Vendor Conversations About Days on Market: Autumn 2026 Edition
Days on market is the number every vendor asks about, even when they pretend not to. In a hot market they want to know how fast the last comparable sold. In a cooling market they want to know whether the last sale was a fluke or a trend. Right now, in Sydney’s autumn 2026 market, I’m having a third version of that conversation: vendors who set their expectations on 2024 figures and are surprised that the world has moved.
What the data is showing
Across the suburbs I work in, average days on market for houses has crept from the low 20s in spring 2025 to the low 30s now. That’s not catastrophic. It’s not the 60-plus days we saw in earlier downturns. But it’s enough to change the campaign rhythm and the conversation about pricing strategy.
Apartments are a slightly different story. In some pockets they’re moving faster than they were six months ago, partly because investor activity has come back and partly because first-home buyers are stretching into apartments where they can’t afford houses. In other pockets they’re sitting longer because of strata insurance issues, defects history, or the broader caution about high-rise.
The variance between suburbs has widened. The headline number for “Sydney” hides this. When I’m talking to a vendor I show them the numbers for their actual postcode and the actual comparable price band, not the citywide average.
The conversation I’m having most often
The conversation that comes up most this autumn is with vendors who saw a neighbour sell in early 2025 with a campaign that lasted twelve days and went well above the price guide. They expect the same campaign to deliver the same outcome. The market has moved on, and the campaign needs to move with it.
The conversation goes something like this. They show me the neighbour’s result. I show them what’s happened to the comparable set since. We talk about the buyer pool — there are fewer buyers at any one open home now than there were a year ago, and the buyers who are turning up are doing more research and moving more slowly. I show them what that means for campaign length, vendor paid advertising, and the price guide.
Most vendors get there. The ones who don’t usually want to test the market at the price they want, which I’ll do, but with explicit conversation about what the test is going to tell us and how we’ll respond.
The price guide is doing more work
The price guide is a more active tool in this market than it was twelve months ago. In a hot market the price guide is almost a formality — the buyers know what the suburb is doing and bid accordingly. In a slower market the price guide is genuinely shaping inquiry levels.
I’ve been watching what happens when a guide is set five percent above where I think the market will land. Inquiry levels drop, open home numbers drop, and the campaign drifts past forty days before we recalibrate. Setting the guide closer to the realistic range gets more bodies through the door and a faster genuine offer.
The vendors who fight this hardest are the ones who think a low guide is “giving the property away.” It isn’t. The buyers do the research. They know what your suburb is doing. The price guide is a signal about how serious the vendor is, not a ceiling.
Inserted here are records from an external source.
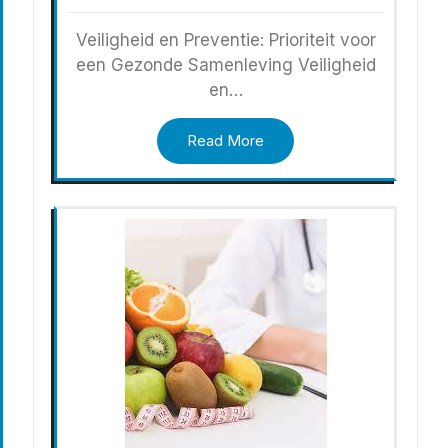
Veiligheid en Preventie: Prioriteit voor
een Gezonde Samenleving Veiligheid
en…
Read More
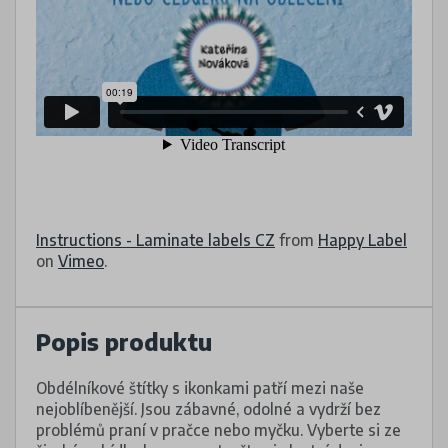
Instructions - Laminate labels CZ
from
Happy Label
on
Vimeo
.
Popis produktu
Obdélníkové štítky s ikonkami patří mezi naše
nejoblíbenější. Jsou zábavné, odolné a vydrží bez
problémů praní v pračce nebo myčku. Vyberte si ze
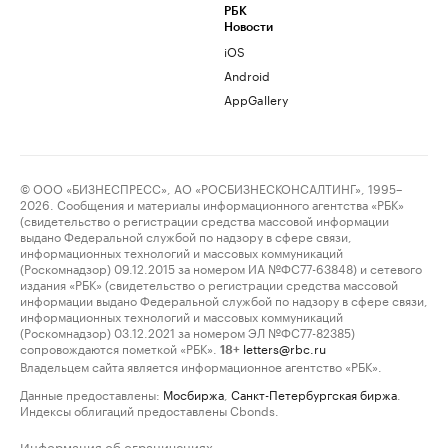
РБК
Новости
iOS
Android
AppGallery
© ООО «БИЗНЕСПРЕСС», АО «РОСБИЗНЕСКОНСАЛТИНГ», 1995–
2026. Сообщения и материалы информационного агентства «РБК»
(свидетельство о регистрации средства массовой информации
выдано Федеральной службой по надзору в сфере связи,
информационных технологий и массовых коммуникаций
(Роскомнадзор) 09.12.2015 за номером ИА №ФС77-63848) и сетевого
издания «РБК» (свидетельство о регистрации средства массовой
информации выдано Федеральной службой по надзору в сфере связи,
информационных технологий и массовых коммуникаций
(Роскомнадзор) 03.12.2021 за номером ЭЛ №ФС77-82385)
сопровождаются пометкой «РБК».
letters@rbc.ru
18+
Владельцем сайта является информационное агентство «РБК».
Данные предоставлены:
Мосбиржа
,
Санкт-Петербургская биржа
.
Индексы облигаций предоставлены Cbonds.
Информация об ограничениях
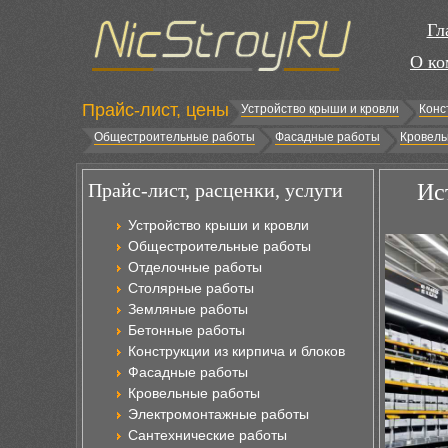
Гл
О ко
Прайс-лист, цены
Устройство крыши и кровли
Конс
Общестроительные работы
Фасадные работы
Кровель
Прайс-лист, расценки, услуги
Ис
Устройство крыши и кровли
Общестроительные работы
Отделочные работы
Столярные работы
Земляные работы
Бетонные работы
Конструкции из кирпича и блоков
Фасадные работы
Кровельные работы
Электромонтажные работы
Сантехнические работы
What the buyer behaviour looks like now
Buyers are spending more time at open homes than they were a year ago. They’re returning for second inspections more often. They’re asking more detailed questions about the strata, the building report, the disclosure documents. The buyer who turns up at the first open home and bids confidently at the auction has not disappeared, but they’re a smaller share of the buyer pool.
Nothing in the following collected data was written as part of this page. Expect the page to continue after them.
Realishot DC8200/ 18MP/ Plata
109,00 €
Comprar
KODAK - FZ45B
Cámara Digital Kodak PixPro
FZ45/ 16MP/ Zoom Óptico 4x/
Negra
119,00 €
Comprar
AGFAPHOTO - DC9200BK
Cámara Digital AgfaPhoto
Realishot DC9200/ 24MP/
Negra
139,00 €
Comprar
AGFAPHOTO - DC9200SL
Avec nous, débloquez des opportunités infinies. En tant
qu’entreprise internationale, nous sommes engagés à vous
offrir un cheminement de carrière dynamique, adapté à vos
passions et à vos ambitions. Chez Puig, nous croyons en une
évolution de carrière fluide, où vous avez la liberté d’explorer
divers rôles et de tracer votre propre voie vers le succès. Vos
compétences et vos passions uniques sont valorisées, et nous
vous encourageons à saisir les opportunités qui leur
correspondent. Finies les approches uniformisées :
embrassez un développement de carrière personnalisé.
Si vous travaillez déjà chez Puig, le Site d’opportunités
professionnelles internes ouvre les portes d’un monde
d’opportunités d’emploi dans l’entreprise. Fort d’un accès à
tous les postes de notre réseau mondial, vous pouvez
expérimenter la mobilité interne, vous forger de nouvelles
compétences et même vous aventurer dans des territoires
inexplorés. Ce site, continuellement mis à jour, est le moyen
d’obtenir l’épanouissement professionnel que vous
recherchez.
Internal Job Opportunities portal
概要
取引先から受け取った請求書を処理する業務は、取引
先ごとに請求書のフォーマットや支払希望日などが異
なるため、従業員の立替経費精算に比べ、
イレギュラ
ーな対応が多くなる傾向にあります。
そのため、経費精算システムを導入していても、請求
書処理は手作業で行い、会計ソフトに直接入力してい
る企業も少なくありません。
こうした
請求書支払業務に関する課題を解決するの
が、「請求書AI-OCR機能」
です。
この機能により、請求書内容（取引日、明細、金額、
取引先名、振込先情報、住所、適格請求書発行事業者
This means the campaign needs to account for buyers who need three exposures, not one. Which means open home frequency, mid-campaign communications, and the ability to keep a buyer warm over four or five weeks all matter more.
The number I’m watching
The single number I’m watching most carefully is the median days from first open home to genuine offer, not days on market. Days on market includes the time before launch and the time between offer and exchange. The diagnostic number is how long it’s taking for a campaign to find its buyer once the campaign is live.
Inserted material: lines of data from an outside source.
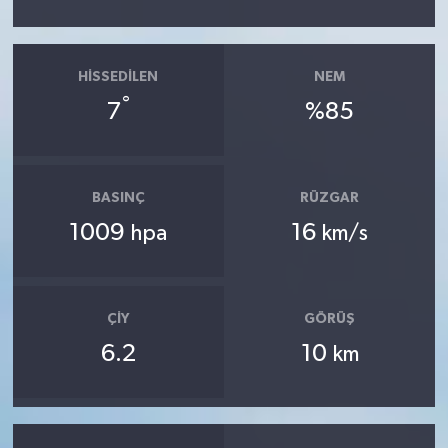
HISSEDILEN
NEM
°
7
%85
BASINÇ
RÜZGAR
1009
16
hpa
km/s
ÇIY
GÖRÜŞ
6.2
10
km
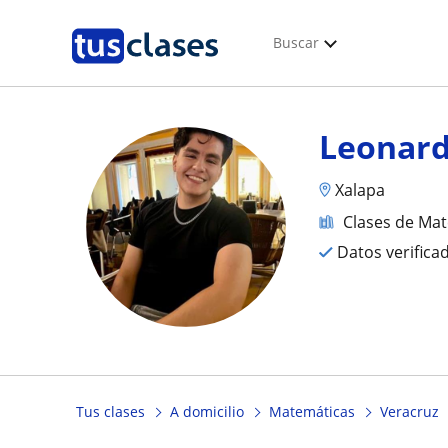
Buscar
Leonar
Xalapa
Clases de Ma
Datos verifica
Tus clases
A domicilio
Matemáticas
Veracruz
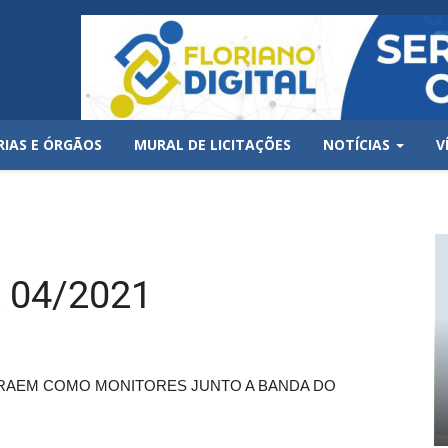
RIAS E ÓRGÃOS
MURAL DE LICITAÇÕES
NOTÍCIAS
V
 04/2021
RAEM COMO MONITORES JUNTO A BANDA DO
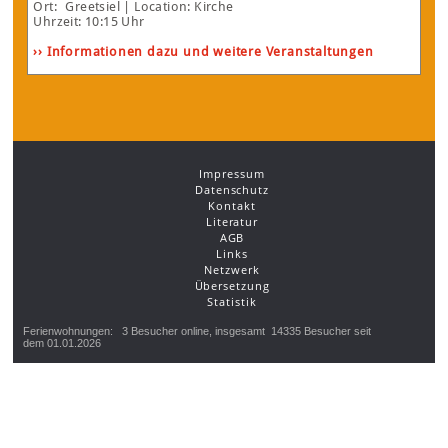
Ort:
Greetsiel
| Location: Kirche
Uhrzeit: 10:15 Uhr
›› Informationen dazu und weitere Veranstaltungen
Impressum
Datenschutz
Kontakt
Literatur
AGB
Links
Netzwerk
Übersetzung
Statistik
That number has stretched. It tells us something about buyer caution and decision speed. It also tells us that vendors who can hold for the full campaign are getting better outcomes than vendors who pre-emptively cut the price at week three.
What I’m telling new vendors
For a vendor coming to market in autumn 2026, the practical advice is straightforward. Plan for a five to six week campaign. Set the guide where the market actually is. Invest in the early-week marketing because the first ten days set the tone. Be patient through weeks three and four — that’s when buyers who saw the first open home come back. Don’t panic and discount in week three.
The vendors who hold their nerve and run a properly planned campaign are still getting strong results. The vendors chasing a 2024 timeline with a 2026 market are the ones who get burnt.